Learning to listen
There is little point being a professional writer if no one reads your work. As a Royal Literary Fund Consultant Fellow, I stress the need to be sensitive to the audience and communicate clearly. My pedagogic mantra has been brought into sharp focus during my latest book project. I was commissioned to ghost write the autobiography of a moderately famous artist. During the first few months, I met the subject and recorded our conversations. I then transcribed the material, moulded it into a coherent narrative and sent this draft version to the subject. Over the last few weeks, we have met several times. I have listened to his comments on the draft and nodded sympathetically while he explained why he would never have said what I said he said — or, at least, not in that particular way. My ultimate task is to create a readable book while enabling my subject to retain ownership of his own narrative, and this requires the ability to listen and respond sensitively.

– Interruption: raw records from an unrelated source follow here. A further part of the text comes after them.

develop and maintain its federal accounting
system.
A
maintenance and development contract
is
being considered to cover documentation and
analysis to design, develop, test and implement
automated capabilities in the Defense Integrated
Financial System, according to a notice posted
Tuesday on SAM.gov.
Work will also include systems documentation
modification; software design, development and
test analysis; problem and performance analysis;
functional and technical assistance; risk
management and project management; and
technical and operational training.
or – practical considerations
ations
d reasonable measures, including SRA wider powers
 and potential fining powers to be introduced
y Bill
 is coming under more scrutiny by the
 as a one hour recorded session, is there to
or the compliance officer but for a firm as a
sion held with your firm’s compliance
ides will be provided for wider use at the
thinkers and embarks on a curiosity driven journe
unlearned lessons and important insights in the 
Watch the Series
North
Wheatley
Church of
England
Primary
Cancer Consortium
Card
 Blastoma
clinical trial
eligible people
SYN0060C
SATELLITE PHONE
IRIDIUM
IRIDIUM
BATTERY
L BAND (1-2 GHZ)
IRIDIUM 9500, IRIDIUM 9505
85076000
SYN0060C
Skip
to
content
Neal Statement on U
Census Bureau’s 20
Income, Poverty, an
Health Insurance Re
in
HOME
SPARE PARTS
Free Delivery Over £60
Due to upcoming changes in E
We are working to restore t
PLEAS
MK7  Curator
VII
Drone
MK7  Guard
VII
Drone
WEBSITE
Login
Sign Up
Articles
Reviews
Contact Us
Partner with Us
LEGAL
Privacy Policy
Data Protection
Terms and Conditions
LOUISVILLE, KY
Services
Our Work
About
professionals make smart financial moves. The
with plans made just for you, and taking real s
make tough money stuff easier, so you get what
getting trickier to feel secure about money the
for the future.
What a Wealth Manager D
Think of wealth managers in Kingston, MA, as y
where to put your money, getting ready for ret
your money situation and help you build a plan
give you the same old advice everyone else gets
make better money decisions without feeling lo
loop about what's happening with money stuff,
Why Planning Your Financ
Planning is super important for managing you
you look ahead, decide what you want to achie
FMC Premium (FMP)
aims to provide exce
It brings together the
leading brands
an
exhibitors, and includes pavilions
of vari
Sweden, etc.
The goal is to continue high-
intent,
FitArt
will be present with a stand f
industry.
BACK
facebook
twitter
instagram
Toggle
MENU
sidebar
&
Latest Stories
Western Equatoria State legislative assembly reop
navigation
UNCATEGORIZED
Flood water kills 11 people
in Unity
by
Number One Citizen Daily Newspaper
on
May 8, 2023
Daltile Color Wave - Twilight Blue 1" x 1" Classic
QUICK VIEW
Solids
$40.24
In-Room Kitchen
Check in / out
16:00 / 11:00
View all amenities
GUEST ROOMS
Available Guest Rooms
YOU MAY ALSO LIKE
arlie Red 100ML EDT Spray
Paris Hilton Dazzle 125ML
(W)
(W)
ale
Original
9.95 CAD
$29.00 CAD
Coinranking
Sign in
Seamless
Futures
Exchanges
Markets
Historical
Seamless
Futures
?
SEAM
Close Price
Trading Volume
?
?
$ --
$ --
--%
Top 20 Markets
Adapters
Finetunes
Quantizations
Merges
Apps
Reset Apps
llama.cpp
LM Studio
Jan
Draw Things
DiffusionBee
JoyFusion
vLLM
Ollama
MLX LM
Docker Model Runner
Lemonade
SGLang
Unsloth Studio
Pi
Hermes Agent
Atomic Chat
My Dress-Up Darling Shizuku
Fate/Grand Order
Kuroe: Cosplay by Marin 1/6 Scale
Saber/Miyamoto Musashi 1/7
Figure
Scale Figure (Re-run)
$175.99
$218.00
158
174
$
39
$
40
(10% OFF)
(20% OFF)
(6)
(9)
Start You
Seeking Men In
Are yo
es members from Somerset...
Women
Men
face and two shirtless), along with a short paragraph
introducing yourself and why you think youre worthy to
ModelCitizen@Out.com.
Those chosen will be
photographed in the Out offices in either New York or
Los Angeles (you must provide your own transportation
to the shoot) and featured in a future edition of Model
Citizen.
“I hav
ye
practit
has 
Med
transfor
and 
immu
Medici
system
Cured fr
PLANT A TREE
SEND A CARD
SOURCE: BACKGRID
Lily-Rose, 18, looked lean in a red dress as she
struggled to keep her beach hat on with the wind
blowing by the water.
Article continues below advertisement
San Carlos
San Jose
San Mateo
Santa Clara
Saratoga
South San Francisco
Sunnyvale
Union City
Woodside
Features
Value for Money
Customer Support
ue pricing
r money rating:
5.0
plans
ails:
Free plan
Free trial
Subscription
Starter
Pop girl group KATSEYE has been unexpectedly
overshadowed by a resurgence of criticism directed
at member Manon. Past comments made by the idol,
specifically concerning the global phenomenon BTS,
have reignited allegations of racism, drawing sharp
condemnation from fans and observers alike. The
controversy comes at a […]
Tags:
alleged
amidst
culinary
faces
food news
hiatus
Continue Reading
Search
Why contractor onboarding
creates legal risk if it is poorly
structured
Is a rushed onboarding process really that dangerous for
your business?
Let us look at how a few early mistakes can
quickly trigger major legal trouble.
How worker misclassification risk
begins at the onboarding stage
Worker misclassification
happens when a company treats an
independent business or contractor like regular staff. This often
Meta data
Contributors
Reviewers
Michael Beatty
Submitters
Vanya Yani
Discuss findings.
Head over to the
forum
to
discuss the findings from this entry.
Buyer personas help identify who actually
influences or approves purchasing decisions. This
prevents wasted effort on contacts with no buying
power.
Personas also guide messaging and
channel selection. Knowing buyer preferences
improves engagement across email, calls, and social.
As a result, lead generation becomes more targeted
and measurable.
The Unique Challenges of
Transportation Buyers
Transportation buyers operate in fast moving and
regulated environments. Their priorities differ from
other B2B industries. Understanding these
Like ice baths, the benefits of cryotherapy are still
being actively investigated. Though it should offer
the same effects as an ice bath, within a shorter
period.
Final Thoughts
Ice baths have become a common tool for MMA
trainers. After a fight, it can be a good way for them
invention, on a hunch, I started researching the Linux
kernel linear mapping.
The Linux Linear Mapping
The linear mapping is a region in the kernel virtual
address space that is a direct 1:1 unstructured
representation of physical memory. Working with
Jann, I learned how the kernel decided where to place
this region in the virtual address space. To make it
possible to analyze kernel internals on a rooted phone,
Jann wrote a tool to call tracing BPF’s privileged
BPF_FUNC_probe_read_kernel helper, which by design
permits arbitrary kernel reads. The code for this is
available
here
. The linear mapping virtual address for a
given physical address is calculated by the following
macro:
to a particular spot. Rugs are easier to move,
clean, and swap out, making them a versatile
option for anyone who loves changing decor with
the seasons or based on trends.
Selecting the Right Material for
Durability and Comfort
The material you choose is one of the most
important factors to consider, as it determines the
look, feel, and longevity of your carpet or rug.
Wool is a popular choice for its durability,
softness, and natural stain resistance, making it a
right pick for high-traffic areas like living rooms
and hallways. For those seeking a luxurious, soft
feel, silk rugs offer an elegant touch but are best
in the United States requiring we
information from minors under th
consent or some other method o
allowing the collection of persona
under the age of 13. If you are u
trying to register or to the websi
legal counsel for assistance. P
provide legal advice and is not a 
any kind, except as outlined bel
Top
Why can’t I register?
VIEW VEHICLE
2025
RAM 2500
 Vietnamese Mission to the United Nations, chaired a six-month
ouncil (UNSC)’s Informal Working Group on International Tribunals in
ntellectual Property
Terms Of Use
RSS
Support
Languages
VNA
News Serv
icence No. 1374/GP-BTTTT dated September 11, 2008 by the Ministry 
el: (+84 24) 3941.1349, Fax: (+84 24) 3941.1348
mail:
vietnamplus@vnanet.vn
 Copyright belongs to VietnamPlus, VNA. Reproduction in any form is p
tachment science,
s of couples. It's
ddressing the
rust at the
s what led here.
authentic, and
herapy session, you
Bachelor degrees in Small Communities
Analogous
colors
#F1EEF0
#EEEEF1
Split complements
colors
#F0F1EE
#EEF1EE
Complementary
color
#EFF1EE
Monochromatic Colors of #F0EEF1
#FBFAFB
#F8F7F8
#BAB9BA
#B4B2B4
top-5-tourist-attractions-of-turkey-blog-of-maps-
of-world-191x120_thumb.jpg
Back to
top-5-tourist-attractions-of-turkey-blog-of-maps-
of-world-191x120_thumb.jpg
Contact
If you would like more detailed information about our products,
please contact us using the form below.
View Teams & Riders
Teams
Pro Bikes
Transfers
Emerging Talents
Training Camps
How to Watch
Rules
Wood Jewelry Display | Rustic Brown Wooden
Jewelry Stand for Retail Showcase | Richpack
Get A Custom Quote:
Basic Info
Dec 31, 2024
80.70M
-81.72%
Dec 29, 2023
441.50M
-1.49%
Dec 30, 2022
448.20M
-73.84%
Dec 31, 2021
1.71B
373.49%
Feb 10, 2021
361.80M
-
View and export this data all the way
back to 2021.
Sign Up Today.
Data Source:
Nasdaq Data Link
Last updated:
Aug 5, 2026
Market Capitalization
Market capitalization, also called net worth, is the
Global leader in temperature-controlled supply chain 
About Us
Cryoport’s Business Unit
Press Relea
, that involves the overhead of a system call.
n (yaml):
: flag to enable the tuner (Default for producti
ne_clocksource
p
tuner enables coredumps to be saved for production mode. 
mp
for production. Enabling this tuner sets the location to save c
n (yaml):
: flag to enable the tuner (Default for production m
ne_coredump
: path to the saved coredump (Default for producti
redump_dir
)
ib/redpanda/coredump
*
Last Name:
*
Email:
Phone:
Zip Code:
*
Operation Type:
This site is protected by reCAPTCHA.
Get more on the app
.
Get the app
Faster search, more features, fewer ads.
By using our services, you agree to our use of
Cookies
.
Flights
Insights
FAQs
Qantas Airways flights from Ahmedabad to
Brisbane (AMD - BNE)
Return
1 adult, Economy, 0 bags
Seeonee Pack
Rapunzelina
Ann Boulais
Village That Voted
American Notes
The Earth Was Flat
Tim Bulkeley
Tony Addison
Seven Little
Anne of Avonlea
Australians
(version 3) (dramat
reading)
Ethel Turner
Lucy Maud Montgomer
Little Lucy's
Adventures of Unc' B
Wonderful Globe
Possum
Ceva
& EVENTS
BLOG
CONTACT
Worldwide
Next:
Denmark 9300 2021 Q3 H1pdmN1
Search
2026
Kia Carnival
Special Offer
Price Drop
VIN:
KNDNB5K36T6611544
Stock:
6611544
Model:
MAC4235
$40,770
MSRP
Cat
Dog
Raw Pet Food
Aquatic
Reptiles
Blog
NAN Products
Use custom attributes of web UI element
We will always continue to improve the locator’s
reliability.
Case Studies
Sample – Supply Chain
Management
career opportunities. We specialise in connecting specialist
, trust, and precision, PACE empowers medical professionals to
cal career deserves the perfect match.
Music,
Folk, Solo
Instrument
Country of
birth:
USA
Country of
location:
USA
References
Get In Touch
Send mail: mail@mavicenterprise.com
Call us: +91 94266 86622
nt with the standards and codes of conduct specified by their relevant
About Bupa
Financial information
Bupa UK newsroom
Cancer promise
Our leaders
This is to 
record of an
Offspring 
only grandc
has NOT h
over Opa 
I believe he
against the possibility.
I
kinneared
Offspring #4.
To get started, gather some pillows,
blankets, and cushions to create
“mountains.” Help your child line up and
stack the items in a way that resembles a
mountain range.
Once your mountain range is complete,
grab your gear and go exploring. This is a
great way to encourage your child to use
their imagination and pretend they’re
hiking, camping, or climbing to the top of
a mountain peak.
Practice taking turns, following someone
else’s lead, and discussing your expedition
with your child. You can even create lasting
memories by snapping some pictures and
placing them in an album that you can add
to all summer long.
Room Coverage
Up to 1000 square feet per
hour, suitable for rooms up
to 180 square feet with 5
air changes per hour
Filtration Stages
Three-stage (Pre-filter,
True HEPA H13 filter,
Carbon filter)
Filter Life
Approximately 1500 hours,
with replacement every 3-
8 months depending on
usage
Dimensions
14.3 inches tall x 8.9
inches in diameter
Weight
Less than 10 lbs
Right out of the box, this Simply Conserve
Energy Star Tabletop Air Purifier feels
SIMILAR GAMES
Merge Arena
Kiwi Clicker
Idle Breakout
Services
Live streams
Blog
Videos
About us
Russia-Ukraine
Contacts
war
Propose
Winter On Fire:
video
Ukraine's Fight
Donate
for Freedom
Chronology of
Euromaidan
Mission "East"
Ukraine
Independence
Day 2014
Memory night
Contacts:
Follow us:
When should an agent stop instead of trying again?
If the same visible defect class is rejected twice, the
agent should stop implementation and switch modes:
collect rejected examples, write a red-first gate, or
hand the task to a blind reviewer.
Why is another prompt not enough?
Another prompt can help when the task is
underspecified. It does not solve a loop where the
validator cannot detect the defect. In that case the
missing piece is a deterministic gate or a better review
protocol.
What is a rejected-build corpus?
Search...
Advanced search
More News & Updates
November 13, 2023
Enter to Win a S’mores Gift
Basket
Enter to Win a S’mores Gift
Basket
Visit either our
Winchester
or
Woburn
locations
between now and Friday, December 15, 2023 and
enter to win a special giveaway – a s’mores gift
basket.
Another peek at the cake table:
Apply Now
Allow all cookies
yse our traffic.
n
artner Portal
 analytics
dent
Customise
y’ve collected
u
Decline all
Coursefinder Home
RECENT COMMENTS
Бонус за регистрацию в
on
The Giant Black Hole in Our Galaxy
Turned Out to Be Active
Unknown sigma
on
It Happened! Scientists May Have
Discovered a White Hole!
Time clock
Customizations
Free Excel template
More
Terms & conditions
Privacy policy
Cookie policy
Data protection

There are parallels here with my Higher Education writing workshops. During these, too, I need to be sensitive to the participants’ needs. My students, unlike the subjects of many ghost-written autobiographies, tend to be very good listeners and eager to learn. Last term, I ran a workshop for student teachers undertaking a Masters programme at the Institute of Education on ‘Writing your thesis’. My remit was to help the students to communicate their own skills more effectively — not to teach them how to teach. As part of an introductory writing exercise, the students were amazed to discover how difficult it is to explain clearly and concisely how to make a cup of tea, and I continually referred back to this realisation during the rest of the workshop. The exercise made the students laugh out loud, and this good humour created a positive foundation for the following practical writing exercise in which the students had to describe the thrust of their thesis in one sentence. This simple activity vividly illustrates both the value of being sensitive to your audience and how, with well-chosen tools, you can help hone the communication skills that will attract and hold a reader.